Os primeiros dias foram difíceis. O inimigo não dava trégua. Senhor do conhecimento da terra ele se instalou perto do Recife e de lá combatia sempre os nossos.

Voltando ao Recife, ele deveria ser tão notável quanto foi antes Olinda.

Assim logo cuidou-se da construção de dois palácios. Um para residência oficial, onde seriam os despachos e onde se pudesse receber e, outro, para repouso, poderia dizer, de inverno. O primeiro deles construído na parte de terra ao Norte do Forte Ernesto e voltado para o continente, Olinda e o Recife. Lugar encantador e onde se tem, além do palácio, com suas duas altas torres, um jardim, no qual, para divertimento dos da casa, instalou-se viveiros, jaulas com animais e plantou-se coqueiros, muitos dos quais transplantou-se já adultos. Para os palácios mandou-se fazer móveis e adquirir tapetes, além de orná-los com quadros pintados pelos nossos artistas. O grande salão do principal, os das torres, estava bem ornamentado, e nele se recebia muito bem. Nos jardins, quantas vezes me diverti, a maneira nossa, como muito vinho e cerveja. Vai-se levando os móveis e os quadros. Deixa-se o palácio vazio, quem vier depois que o ornamente e lhe dê vida.

Além dos palácios, construiu-se a igreja dos Calvinistas, onde eles puderam realizar decentemente seus cultos.

Mas, foi com as novas construções na ilha, que se deteve mais o governo.

O Recife já não cabia mais de construções. A população era muita e as casas poucas.
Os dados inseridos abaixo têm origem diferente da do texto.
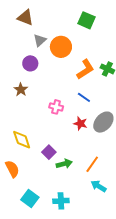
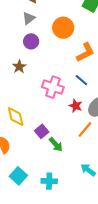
gray triangle: (40, 40) -> (29, 18), moved
pink cross: (56, 107) -> (53, 87), size x1.5
green arrow: (64, 164) -> (56, 144), turned 56
orange line: (92, 164) -> (85, 130), moved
Assim, foi encarregado o irmão do pintor Frans Post, o arquiteto Pieter Post, de fazer o traçado das ruas para a expansão do casario em direção ao Forte, e isto deveria ser feito a maneira nova, numa cidade moderna.
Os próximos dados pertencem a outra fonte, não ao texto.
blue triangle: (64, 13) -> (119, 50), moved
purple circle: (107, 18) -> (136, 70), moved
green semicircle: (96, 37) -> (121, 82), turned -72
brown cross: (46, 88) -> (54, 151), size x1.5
O projeto foi entregue e iniciou-se a demarcação das ruas e abertura dos canais. Estes deveriam se interligar ao sistema antigo de defesa, e, ao se expandir, a parte velha, esta será mantida separada da nova, por um canal.

Assisti eu mesmo, ainda me lembro bem, a demarcação, no solo conquistado aos alagados, da nova cidade. Nela, praças ao lado do canal principal, e casinhas pequenas foram construídas. Como ficou elegante, aprazível - moderna. Dela fez desenhos o Sr. Post. Espera-se usá-los no futuro.
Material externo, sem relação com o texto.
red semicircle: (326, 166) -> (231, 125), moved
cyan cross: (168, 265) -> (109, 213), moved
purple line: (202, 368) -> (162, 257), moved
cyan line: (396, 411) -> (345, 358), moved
No entanto, sem pontes não haveria maior crescimento. Assim, projetou-se e construiu-se duas grandes pontes. Uma para o Recife, outra para as terras na outra banda do Palácio da Boa Vista.

A primeira, iniciada em pedra, foi concluída diante da desistência do construtor, em madeira. A segunda foi feita toda de madeira.

Para construir a primeira ponte foi instituída uma contribuição antecipada, a qual, por insuficiente, teve que ser complementada pelo pagamento da passagem, o pedágio, o que sabe-se depois veio desagradar bastante os da terra. Paciência, não poderia arcar com tantas despesas inesperadas apenas com o valor antes arrecadado.

O Recife cresceu comigo nesses anos em que estive nas possessões da Companhia, e sei, talvez um dia, percamos toda a conquista, mas, nessa cidade Maurícia e aquele lugar do Recife não serão abandonados em favor de Olinda.

É com tristeza que deixo esta terra e antevejo o seu futuro grandioso. Eles, os que ficaram, dirão futuramente o quanto devem a esse período do governo.

Hoje, neste instante da partida vejo, comparando com o Recife que vi quando cheguei, o quanto esta cidade é linda, debruçada no grande rio.

No momento, me sinto profundamente triste mas, satisfeito pelo que vi e participei.

Dessa terra levo muitas memórias e dela fixou aspectos extraordinários, de suas paisagens e da gente, os pintores, Srs. F. Post, Zacharias Wagner, e o notável Albert Eckhout.

Um dia irão falar muito disto tudo."

Fonte: Transcrição do Relatório 86/87 do Moinho Recife.